Right now it is as dry as dry can be. There’s been no rain since I cannot remember when. The earth and our two tiny streams stretch out their arms to a merciless god. ‘When will the rains come?’ is a question on everyone’s lips. Old Enzio shrugs, ‘The moon’s too full,’ he tells me, ‘the rain will come with the new moon.’
‘Two weeks?’ I gasp, ‘Can the garden wait?’

Conscious that our borehole dried up last summer, we water plants selectively. The favoured and the fittest cling on, the weaker do not survive. The ‘favoured’ include geraniums – for what is Tuscany without geraniums? And equally so, what is Tuscany without olives? Despite the searing heat and the temperature soaring towards the forties Pasquale is working the olive groves around us. Up and down the steep lines he goes, working our neighbours’ olives as well his own. He seems to take enormous risks on the steep hillsides, and I often fear for him.

For Pasquale has macular degeneration. He has about 25% vision left in one eye, nothing in the other. Fortunately the noise of his tractor, an ancient Lamborghini, is completely overshadowed by its squeak. As long as I can hear a soft steady hum accompanied by a shrill rusty squeak, I know that he is safe.

... an ancient Lamborghini ...
… an ancient Lamborghini …

Sometimes our hills prove too steep, even for Pasquale’s abject lack of judgement, and then he has to strim the grasses down by hand. All this is in preparation for the olive harvest next month, when huge nets need to be placed below the trees. But the strimming is also to prevent fire, as right now the grass is crackly dry and as brown as a Highveld winter.

One morning I walked up our hill to meet my friend Jazz, who was coming over from Castellina-in-Chianti for lunch. I’d seen Pasquale strimming the olive grove of Sebastiano, although from any distance he wouldn’t really be able to see me. After lunch we’d planned to fetch Jazz’s daughter Giovanna from school.

It’s unusual for anyone to be out and about at this time unless they have to – it’s far too hot, and it is siesta time. But once we got to the fork of our small track, it seemed that siesta time had been forgotten. Just above the road Pasquale was halfway up Sebastiano’s grove, fire all around him and spreading rapidly as the dry grasses caught alight.
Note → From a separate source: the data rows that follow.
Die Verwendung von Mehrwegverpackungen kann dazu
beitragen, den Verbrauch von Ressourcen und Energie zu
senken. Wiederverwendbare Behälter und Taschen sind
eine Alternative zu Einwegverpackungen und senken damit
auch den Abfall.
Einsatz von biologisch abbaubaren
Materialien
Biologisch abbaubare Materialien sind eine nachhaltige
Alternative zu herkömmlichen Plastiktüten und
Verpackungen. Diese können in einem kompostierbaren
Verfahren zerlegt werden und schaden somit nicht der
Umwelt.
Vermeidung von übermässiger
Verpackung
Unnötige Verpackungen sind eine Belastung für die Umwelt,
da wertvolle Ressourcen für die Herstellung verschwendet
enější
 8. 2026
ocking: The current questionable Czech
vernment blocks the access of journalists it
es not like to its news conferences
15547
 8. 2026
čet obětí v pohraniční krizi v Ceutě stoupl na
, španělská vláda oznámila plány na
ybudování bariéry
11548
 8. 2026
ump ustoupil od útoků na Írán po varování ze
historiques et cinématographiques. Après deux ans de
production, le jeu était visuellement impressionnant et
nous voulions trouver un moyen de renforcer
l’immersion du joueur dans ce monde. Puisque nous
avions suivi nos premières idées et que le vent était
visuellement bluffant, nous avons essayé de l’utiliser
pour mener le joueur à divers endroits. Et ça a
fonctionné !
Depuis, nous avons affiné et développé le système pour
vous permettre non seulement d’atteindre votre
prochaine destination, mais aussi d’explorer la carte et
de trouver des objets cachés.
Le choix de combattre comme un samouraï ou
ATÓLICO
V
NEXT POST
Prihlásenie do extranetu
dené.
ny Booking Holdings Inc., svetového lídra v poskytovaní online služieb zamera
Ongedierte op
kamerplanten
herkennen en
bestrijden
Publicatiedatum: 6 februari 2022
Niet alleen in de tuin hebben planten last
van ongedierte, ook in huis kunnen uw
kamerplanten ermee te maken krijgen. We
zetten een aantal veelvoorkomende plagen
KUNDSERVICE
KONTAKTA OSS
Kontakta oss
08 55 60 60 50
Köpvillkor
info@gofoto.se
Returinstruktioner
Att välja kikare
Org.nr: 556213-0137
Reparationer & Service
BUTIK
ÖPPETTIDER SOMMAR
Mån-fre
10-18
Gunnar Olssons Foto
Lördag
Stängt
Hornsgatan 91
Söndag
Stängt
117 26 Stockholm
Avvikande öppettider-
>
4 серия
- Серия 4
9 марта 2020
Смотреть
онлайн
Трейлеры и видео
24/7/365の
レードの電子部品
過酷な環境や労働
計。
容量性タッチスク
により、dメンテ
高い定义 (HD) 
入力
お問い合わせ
Jazz and I looked in horror, for instead of beating at the top of the ring of fire, Pasquale was banging away at the bottom. And with an upturned fork.

From the top terrace of the house old Cosimo had seen him and with all good intentions had grabbed his stick and hobbled up the road to help. Well in his eighties and with a pacemaker, the uphill hobble had proved too much for him, and he had collapsed on a nearby rock. ‘Aiuta, aiuta! Subito!’ he said to us. ‘Fetch help! Quickly!’

... old Cosimo on his rock ...
… old Cosimo on his rock …

Now in our valley on a boiling midsummer’s day between two and four, that is simply not possible. Leaving old Cosimo on his rock and Pasquale beating against alarming odds with his fork, we tried the easiest first – Liam. With good South African roots and born on the Highveld he’d know what to do. What’s more he wasn’t sleeping. He was reading. ‘Right.’ he said, and taking two sturdy spades, he set up off up the hill.

Then Jazz and I rushed from door to door. Forgetting the obligatory polite greeting of the big old house, we abandoned the ‘permesso’ part. ‘Sebastiano!’ we yelled, thumping on his front door, ‘Come quickly your olives are on fire!’ No answer. More banging brought his wife Mirella to the window. ‘He’s fast asleep,’ she called, ‘but I’ll try!’ Next on to Matteo – with the same results. Do Italian men sleep while their women watch? Next on – old Enzio. ‘Oh forget him,’ I said to Jazz, ‘Leila’s out and he’s stone deaf, we’d have to tip the bed over to raise him.’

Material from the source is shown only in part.